Each agent has a distinct voice configured via Nix (openclaw.tts option in home.nix).

Agent	Voice	Accent	Style
Clever	`en-GB-RyanNeural`	British	Calm, professional
Robson	`pt-BR-AntonioNeural`	Brazilian	Direct, casual

Config file: ~/@workspacePath@/tts.json (Nix-managed, read-only)

json

{"engine":"@ttsEngine@","voice":"@ttsVoice@"}

Read your voice config: cat ~/@workspacePath@/tts.json | jq -r .voice Default TTS engine: edge-tts (Microsoft Edge, free, no API key).

When to Speak

•Briefings: Morning summary, night shift results, research findings
•Alerts: Something broke, security issue, urgent notification
•Status updates: Task complete, build finished, deploy done
•User requests: "Tell me about...", "Read this to me", "What happened?"

When NOT to Speak

•Routine heartbeats or internal housekeeping
•When the user is clearly asleep (unless it's an alert)
•For trivial confirmations — text is fine for "done" or "ok"
•Never speak passwords, tokens, or sensitive data aloud

Conduct — How to Speak

•Be brief. 30 seconds max for status updates. 2 minutes max for briefings.
•Lead with the point. "Your build passed" not "So I've been looking at the CI pipeline..."
•No filler. Skip "Great news!", "I wanted to let you know", "So basically..."
•Natural tone. Speak like a colleague, not a press release.
•One topic per utterance. Multiple things? Pause between them or list upfront.
•Context first for alerts. "The gateway went down 5 minutes ago — I restarted it, it's back."

Flow — PC Speakers

bash

# 1. Generate audio
tts(text="Your message here")  # Returns MEDIA:/tmp/tts-XXX/voice-YYY.mp3

# 2. Unmute & set volume
XDG_RUNTIME_DIR=/run/user/1000 wpctl set-mute @DEFAULT_AUDIO_SINK@ 0
XDG_RUNTIME_DIR=/run/user/1000 wpctl set-volume @DEFAULT_AUDIO_SINK@ 0.8

# 3. Play — MUST use background: true (exec has 10s timeout, audio is longer)
exec(command="XDG_RUNTIME_DIR=/run/user/1000 mpv --no-video --ao=pipewire <file>.mp3", background=true, yieldMs=20000)

If Music is Playing

Lower the media app volume, play TTS at full system volume, then restore:

bash

# Find stream ID: look for app name in wpctl status under Streams
XDG_RUNTIME_DIR=/run/user/1000 wpctl set-volume <STREAM_ID> 0.4   # Lower music
# Play TTS...
XDG_RUNTIME_DIR=/run/user/1000 wpctl set-volume <STREAM_ID> 1.0   # Restore

Flow — WhatsApp Voice Message

bash

# 1. Generate audio
tts(text="Your message here")  # Returns MEDIA path

# 2. Send as voice note
message(action=send, channel=whatsapp, target="554899768269", message="🎤", filePath=<mp3_path>, asVoice=true)

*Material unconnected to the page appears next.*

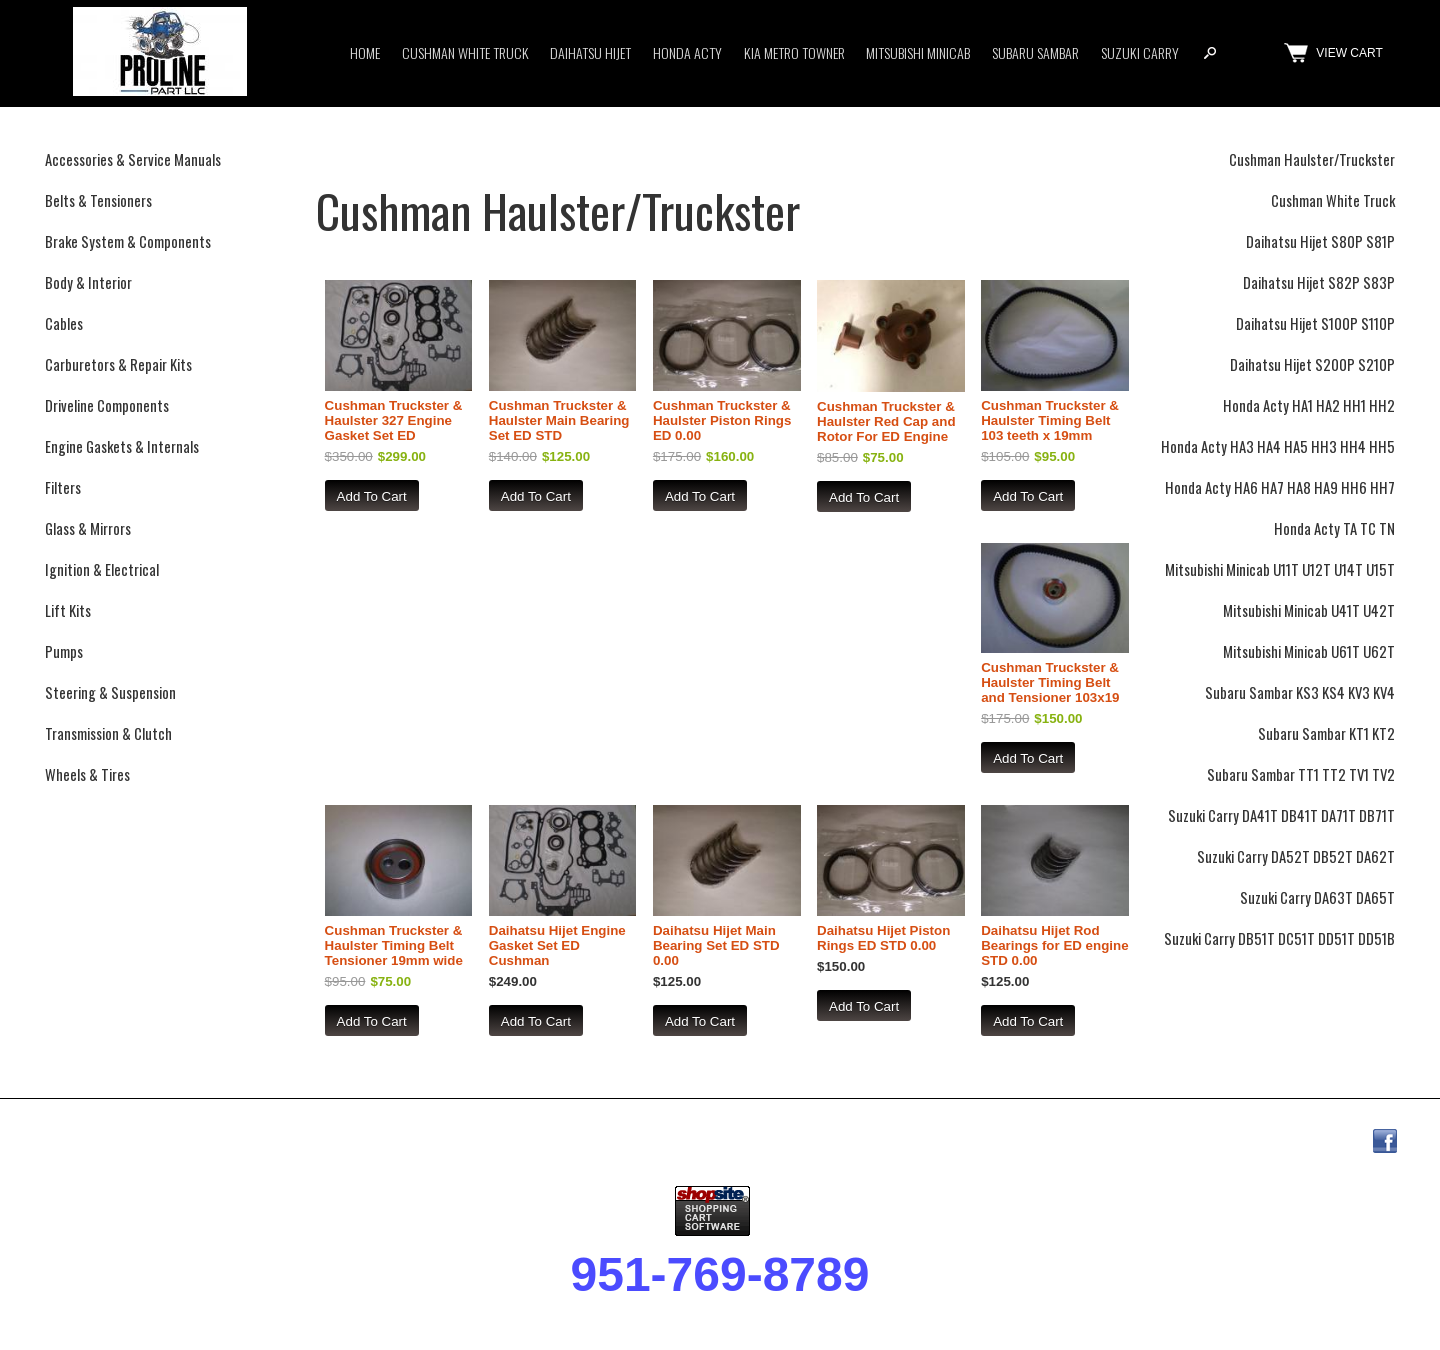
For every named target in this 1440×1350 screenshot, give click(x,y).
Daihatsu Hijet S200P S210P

Flow — Telegram Voice Message

bash

# 1. Generate audio
tts(text="Your message here")

# 2. Send as voice
message(action=send, channel=telegram, target="8128478854", message="🎤", filePath=<mp3_path>, asVoice=true)

Critical Rules

•ALWAYS background: true for mpv playback. Without it, exec's 10s timeout sends SIGKILL mid-playback.
•Set yieldMs: 20000 (or longer for lengthy audio) so the process has time to finish.
•Never play audio in a blocking exec call. The SIGKILL will corrupt the audio session.
•Check volume before playing. Unmute + set level every time (user may have muted).
•Edge-tts is free and unlimited — don't worry about rate limits.
•For custom voices, see: edge-tts --list-voices | grep en-

Generating with Custom Voice

bash

# Direct edge-tts (if tts tool doesn't support voice selection):
edge-tts --voice "en-GB-RyanNeural" --text "Hello Lucas" --write-media /tmp/custom-voice.mp3
# Then play with mpv as above

Troubleshooting

•No sound? Check wpctl status — is the default sink correct? Is volume > 0?
•SIGKILL at ~10s? You forgot background: true on the mpv exec call.
•Garbled audio? PipeWire issue — systemctl --user restart pipewire (may need user to do this).
•Wrong voice? Verify with edge-tts --list-voices | grep Neural for available voices.